The FIRST study isn’t the only experiment designed to build a case for rolling back work-hour limits. Investigators at the University of Pennsylvania, Johns Hopkins University, and Harvard Medical School are pursuing another hugely expensive study, known as iCompare, toward the same end. As stated on their trial’s website: “The goal of [this study] is to provide evidence to help policy makers evaluate whether the current duty hour standards should be changed.” In an editorial in JAMA, the journal of the American Medical Association, Dr. James A. Arrighi, the director of clinical residencies within the Lifespan hospital system, writes approvingly about a future where “a more liberal approach to specific duty hour requirements … allows trainees to attain a level of competence … in an environment that has no work hour limits.”
In Europe, there’s been no such pining for the bad old days of overworked young physicians. For whatever reason, the transition to more reasonable work hours for physicians there has gone much more smoothly. In 1998, the European Working Time Directive issued a requirement to limit doctors in training to a maximum workweek of 48 hours. Despite this relatively minuscule number of hours and the high number of handoffs that comes with the territory, European medicine has not suffered.

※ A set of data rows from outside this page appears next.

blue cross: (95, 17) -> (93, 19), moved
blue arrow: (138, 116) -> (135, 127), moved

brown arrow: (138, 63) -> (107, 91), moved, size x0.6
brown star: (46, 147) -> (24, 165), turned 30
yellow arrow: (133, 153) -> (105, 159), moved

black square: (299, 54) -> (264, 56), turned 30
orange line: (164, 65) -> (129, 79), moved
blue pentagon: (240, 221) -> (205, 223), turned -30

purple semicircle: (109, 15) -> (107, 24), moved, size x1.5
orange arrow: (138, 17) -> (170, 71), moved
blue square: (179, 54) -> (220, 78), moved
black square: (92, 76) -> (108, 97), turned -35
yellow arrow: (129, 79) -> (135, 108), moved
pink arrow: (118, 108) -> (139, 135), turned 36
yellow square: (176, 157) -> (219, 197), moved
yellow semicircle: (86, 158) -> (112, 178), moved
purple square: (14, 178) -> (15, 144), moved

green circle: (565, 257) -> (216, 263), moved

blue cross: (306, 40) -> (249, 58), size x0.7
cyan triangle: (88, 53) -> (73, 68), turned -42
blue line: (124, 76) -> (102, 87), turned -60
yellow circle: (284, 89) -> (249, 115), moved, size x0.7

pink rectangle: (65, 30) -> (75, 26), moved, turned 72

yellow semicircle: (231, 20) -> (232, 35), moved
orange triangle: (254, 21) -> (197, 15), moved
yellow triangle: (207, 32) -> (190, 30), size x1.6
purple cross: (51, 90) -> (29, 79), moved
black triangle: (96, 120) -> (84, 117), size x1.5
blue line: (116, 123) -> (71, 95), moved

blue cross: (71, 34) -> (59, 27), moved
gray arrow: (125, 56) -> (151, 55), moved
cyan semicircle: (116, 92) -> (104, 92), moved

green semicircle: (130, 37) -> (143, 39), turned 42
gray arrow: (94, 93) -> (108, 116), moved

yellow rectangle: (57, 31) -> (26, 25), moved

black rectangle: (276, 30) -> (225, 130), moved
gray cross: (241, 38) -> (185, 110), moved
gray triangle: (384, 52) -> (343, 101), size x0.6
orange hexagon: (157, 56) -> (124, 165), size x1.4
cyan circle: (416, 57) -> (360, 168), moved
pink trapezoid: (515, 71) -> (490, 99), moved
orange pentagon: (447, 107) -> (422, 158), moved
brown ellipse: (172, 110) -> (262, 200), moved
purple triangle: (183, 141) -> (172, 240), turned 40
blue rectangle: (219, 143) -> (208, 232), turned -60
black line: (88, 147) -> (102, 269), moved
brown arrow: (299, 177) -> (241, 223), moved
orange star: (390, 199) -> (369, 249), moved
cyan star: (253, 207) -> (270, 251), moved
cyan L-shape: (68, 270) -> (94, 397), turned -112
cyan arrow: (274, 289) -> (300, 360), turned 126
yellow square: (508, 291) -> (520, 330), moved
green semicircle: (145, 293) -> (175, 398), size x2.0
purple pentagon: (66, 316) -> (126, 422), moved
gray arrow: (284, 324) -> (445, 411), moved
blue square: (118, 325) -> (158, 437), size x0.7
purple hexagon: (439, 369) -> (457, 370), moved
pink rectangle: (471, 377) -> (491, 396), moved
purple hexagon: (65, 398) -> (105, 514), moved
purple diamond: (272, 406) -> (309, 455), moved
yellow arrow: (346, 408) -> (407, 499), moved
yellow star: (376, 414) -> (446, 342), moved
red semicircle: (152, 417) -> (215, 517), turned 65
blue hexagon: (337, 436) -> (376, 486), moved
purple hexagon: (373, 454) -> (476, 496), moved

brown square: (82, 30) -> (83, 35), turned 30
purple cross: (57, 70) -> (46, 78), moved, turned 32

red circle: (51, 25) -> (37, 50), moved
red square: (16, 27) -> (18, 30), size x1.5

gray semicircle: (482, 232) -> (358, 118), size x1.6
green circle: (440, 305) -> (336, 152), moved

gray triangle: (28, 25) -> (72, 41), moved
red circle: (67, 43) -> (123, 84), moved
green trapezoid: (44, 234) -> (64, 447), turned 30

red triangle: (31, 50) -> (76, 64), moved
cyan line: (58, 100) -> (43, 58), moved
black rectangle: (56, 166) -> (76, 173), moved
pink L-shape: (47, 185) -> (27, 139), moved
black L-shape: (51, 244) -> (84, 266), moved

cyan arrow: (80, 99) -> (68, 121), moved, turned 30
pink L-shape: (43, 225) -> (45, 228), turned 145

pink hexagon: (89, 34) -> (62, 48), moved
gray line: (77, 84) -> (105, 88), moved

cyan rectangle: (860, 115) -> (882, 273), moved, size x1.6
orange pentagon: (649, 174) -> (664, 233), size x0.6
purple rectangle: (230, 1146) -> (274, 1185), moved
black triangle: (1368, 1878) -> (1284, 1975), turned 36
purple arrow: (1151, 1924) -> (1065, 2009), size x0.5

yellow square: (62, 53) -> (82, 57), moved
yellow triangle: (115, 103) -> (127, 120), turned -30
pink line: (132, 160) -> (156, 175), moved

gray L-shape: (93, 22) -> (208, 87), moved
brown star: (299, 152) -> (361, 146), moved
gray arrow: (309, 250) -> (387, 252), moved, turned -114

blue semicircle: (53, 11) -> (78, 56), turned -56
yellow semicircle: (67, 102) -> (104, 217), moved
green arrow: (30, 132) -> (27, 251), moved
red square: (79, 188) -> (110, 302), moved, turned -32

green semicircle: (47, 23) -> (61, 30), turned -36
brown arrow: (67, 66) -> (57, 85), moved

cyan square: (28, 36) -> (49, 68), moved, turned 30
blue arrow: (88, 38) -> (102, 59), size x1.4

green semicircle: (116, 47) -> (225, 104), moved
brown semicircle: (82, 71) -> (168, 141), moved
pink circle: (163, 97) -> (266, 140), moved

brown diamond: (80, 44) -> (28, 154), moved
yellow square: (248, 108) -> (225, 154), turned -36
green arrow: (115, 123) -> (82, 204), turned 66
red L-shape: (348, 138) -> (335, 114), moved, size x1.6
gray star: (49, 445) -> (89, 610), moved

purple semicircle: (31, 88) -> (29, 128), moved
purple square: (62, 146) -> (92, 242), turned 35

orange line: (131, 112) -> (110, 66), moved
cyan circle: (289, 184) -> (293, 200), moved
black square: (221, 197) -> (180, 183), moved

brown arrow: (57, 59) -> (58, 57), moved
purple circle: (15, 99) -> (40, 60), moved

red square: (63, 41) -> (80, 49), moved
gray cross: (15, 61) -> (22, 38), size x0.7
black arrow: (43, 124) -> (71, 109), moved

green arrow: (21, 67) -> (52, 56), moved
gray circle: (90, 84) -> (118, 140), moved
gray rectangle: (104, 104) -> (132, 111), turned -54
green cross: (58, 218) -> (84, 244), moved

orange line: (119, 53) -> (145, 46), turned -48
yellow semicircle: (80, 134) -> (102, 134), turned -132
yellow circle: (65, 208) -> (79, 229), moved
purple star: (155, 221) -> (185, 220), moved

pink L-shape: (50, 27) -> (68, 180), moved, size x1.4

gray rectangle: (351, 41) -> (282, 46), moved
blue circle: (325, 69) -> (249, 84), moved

There is no serious argument that German, Swedish, or Danish physicians are poorly trained or that their patients are receiving poor care. While acknowledging the huge differences between our medical systems, the proof of principle remains in plain sight: Doctors don’t need to work insane hours to provide excellent care.
So instead of investing considerable time, effort, and money into attempting to prove that work-hour limitations haven’t solved all of the medical system’s problems — no one’s saying they have — researchers should instead be seeking out ways to further improve that system and make handoffs safer. We must identify where and why mistakes happen and address these shortcomings wherever they are found. The idea of instead simply rolling back the clock to an era where physicians would often fall asleep in the middle of performing surgery is dangerously shortsighted.
Just as the first transfusions, vaccinations, and transplants began as disappointments, the first attempt at limiting the dangers of sleep deprivation in physicians did not produce the overwhelming reduction of medical errors some had hoped. But the lesson is the same: Just because new obstacles appear, don’t turn around. Keep pressing forward. There’s no reason to regress to a system that put patients — and young physicians — at risk.
Dr. Farzon A. Nahvi is an emergency medicine physician at NYU Hospital Center and Bellevue Hospital Center in New York City.